Some ERC20 tokens, such as USDT, allow for charging a fee any time transfer() or transferFrom() is called. If a contract does not allow for amounts to change after transfers, subsequent transfer operations based on the original amount will revert() due to the contract having an insufficient balance. However, a malicious user could also take advantage of this to steal funds from the pool.
Let's take a look at the deposit()
and withdraw()
functions.
Alice sends 100 of FEE token to the contract when calling addToPool()
.
FEE token contract takes 10% of the tokens (10 FEE).
90 FEE tokens actually get deposit in contract.
_updatePoolBalance(poolId, pools[poolId].poolBalance + amount);
will equal 100.
Attacker then sends 100 FEE tokens to the contract
The contract now has 180 FEE tokens but each user has an accounting of 100 FEE.
The attacker then tries to redeem his collateral for the full amount 100 FEE tokens.
The contract will transfer 100 FEE tokens to Bob taking 10 of Alice's tokens with him.
Bob can then deposit back into the pool and repeat this until he drains all of Alice's funds.
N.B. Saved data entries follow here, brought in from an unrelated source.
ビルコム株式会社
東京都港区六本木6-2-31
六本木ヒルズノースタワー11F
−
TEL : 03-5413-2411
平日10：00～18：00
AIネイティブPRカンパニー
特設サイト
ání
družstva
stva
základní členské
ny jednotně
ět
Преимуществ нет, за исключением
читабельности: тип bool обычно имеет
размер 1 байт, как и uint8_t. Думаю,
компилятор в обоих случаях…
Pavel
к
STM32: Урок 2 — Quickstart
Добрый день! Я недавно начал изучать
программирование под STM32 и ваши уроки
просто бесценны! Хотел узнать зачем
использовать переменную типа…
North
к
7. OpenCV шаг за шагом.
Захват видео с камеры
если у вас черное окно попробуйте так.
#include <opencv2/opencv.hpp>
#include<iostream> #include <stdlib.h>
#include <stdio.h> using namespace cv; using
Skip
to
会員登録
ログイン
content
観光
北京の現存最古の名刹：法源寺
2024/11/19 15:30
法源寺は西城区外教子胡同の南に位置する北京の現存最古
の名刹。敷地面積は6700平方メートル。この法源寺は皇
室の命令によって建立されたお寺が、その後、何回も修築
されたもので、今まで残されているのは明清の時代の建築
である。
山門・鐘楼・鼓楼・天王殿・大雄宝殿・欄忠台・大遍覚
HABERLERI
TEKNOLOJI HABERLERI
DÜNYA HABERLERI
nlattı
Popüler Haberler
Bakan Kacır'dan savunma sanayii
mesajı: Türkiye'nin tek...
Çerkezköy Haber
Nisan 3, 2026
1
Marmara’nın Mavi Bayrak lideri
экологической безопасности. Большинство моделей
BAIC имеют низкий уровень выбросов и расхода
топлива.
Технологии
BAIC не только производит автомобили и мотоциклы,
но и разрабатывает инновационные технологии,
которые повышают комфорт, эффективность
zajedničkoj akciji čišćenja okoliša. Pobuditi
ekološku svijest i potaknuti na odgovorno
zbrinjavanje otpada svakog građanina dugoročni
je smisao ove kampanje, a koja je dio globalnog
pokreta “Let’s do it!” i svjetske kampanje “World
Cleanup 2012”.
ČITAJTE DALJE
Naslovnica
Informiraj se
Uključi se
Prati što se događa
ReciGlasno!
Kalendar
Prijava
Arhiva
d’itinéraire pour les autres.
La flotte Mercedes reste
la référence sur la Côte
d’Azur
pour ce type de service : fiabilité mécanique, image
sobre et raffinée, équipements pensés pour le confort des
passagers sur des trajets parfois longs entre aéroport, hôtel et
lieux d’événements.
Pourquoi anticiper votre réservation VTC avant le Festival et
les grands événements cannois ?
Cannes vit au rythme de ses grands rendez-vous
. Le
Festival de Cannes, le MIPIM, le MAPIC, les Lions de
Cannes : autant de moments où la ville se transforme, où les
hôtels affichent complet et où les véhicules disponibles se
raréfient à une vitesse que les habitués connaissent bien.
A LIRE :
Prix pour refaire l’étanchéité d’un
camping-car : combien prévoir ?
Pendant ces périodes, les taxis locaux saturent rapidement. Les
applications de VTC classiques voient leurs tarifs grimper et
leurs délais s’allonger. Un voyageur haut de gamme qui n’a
When Alice attempts to withdraw the transaction will revert due to insufficient funds.
Manual review.
Measure the contract balance before and after the call to transfer()/transferFrom() and use the difference between the two as the amount, rather than the amount stated
Note this implementation is vulnerable to reentrancy so be sure to add a reentrancy guard to this function.